Please ensure Javascript is enabled for purposes of website accessibility

Sentencing and corrections reform in Wisconsin: Looking back, looking ahead

By: Bridgetower Media Newswires//January 24, 2017//

Sentencing and corrections reform in Wisconsin: Looking back, looking ahead

By: Bridgetower Media Newswires//January 24, 2017//

Listen to this article
Michael O’Hear is a professor of law at Marquette University Law School. Michael O’Hear’s book, Wisconsin Sentencing in the Tough-on-Crime Era, can be purchased through the website of the University of Wisconsin Press: https://uwpress.wisc.edu/books/5493.htm.
Michael O’Hear is a professor of law at Marquette University Law School. O’Hear’s book, “Wisconsin Sentencing in the Tough-on-Crime Era,” can be purchased through the website of the University of Wisconsin Press: https://uwpress.wisc.edu/books/5493.htm.

After about three decades of nearly continuous growth, Wisconsin’s prison population has stabilized over the past dozen years at about 22,000 to 23,000 inmates.

This stabilization has made corrections-related budgetary pressures seem more manageable and diminished the force of calls for fundamental sentencing and corrections reform. From a political and fiscal standpoint, the current prison population may well be sustainable indefinitely, despite its extraordinary size compared with historic norms.

It is quite possible, though, that the Legislature’s adoption of tougher drunken driving sentences in its last session will upset the new equilibrium. Chronically overcrowded facilities cannot easily absorb hundreds of additional inmates. If the state confronts the need to build a new prison, sentencing and corrections reform will again take center stage in discussions of public policy.

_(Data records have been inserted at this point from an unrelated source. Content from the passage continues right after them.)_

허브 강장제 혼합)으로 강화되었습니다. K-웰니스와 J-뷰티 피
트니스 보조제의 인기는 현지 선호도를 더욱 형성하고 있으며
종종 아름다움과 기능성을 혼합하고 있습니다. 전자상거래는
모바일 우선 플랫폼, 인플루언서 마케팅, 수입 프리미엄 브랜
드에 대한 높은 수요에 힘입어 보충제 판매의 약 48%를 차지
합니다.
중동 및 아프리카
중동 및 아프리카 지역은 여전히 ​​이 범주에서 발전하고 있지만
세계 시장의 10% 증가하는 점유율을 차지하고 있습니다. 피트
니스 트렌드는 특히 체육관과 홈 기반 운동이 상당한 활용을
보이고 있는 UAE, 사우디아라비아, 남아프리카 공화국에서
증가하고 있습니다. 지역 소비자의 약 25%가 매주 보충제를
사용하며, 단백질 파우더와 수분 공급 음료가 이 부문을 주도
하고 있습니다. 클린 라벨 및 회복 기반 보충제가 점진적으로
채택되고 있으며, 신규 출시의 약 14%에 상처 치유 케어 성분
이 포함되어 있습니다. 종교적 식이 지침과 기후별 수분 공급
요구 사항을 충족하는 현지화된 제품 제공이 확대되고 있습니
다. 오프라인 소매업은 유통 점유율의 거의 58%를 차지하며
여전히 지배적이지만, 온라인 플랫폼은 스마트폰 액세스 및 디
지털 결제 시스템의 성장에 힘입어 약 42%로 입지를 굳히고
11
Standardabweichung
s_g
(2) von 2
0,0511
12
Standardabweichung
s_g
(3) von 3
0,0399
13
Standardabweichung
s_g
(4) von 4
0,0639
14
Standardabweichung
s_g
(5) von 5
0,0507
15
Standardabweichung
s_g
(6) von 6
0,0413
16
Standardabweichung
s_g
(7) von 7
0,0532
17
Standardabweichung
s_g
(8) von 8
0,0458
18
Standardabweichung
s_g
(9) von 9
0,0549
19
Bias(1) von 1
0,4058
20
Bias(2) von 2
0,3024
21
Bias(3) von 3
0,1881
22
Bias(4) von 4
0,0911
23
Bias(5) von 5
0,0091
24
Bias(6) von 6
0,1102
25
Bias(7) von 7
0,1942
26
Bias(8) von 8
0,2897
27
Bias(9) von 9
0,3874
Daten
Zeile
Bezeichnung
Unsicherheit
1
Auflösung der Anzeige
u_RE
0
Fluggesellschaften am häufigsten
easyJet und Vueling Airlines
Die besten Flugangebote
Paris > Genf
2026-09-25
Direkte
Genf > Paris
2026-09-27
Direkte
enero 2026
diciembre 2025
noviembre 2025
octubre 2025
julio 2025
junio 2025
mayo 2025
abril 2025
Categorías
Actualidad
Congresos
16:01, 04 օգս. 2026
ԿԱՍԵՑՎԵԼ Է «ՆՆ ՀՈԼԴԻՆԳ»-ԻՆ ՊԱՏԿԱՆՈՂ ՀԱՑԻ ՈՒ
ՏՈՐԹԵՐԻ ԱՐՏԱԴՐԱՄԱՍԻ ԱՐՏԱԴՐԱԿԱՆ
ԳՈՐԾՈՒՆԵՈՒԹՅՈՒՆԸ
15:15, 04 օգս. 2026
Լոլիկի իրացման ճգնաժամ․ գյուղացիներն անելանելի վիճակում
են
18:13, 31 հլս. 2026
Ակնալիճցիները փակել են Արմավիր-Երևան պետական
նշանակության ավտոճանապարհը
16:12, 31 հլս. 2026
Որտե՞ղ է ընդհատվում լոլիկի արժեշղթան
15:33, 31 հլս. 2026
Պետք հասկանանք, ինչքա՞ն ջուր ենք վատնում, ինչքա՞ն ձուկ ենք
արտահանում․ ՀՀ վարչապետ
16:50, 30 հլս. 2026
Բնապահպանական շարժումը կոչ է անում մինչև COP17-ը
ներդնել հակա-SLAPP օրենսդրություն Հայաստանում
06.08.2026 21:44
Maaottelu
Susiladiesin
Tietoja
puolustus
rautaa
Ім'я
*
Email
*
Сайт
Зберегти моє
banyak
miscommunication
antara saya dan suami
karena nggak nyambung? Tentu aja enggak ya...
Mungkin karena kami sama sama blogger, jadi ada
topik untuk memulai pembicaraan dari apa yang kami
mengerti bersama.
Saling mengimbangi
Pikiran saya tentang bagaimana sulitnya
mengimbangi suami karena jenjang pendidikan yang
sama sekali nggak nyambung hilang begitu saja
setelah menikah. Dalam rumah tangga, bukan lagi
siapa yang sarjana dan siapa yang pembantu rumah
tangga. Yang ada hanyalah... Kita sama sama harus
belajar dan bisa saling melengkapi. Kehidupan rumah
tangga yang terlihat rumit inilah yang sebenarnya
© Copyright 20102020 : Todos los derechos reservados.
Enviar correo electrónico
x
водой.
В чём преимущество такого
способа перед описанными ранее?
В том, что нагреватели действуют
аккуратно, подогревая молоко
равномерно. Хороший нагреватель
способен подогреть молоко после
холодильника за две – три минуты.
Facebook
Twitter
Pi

In my new book, “Wisconsin Sentencing in the Tough-on-Crime Era: How Judges Retained Power and Why Mass Incarceration Happened Anyway,” I trace the tension between two competing impulses in the body politic over a period of nearly a half-century. First, there is the desire to respond to social problems — especially those receiving intense media attention — through criminal law, either by creating new crimes or by strengthening sentences for existing crimes. Often, it is doubtful whether such enactments will actually help to resolve the underlying problems, but the tough-sounding legislative responses do at least seem to provide a short-term cathartic benefit.

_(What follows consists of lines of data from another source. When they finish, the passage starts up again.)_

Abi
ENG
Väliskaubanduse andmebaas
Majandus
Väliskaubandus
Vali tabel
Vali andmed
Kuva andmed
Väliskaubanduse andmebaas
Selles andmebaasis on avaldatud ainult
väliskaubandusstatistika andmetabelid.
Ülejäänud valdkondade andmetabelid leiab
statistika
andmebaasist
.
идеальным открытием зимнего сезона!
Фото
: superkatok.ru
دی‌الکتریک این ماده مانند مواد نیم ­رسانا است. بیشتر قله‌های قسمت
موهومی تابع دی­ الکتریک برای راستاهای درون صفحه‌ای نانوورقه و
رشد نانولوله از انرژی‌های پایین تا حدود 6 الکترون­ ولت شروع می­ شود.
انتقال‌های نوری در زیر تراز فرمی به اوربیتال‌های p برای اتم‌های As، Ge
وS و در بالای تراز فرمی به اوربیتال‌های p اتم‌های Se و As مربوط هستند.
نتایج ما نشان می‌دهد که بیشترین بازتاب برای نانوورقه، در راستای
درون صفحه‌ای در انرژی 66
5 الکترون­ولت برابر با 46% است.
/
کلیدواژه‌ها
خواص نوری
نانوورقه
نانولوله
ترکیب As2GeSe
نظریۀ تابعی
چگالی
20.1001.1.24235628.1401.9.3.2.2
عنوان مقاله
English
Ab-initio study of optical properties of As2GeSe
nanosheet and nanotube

Second, there is the desire to minimize growth in the corrections budget. Reducing the budget has not seemed nearly so much a priority, but increasing the budget tends over the long run to require the politically unpalatable choice of either increasing taxes or reducing spending on other programs.

If the past is any guide, future attempts to limit growth in the prison population will concentrate on the development of more appealing non-prison alternatives for sentencing judges and on greater flexibility for the release of prisoners who can be safely supervised in the community. For instance, when former-Gov. Tommy Thompson proposed massive prison-construction plans in 1991, the Legislature responded by creating the Intensive Sanctions Program — which was envisioned as a sort of probation on steroids.

The ISP could be used by judges as a sentence in its own right, or by the Department of Corrections as a mechanism for early release. The ISP ran into various political and administrative difficulties and was largely phased out by the end of the decade, but that hardly marked the end of efforts to restrain imprisonment growth.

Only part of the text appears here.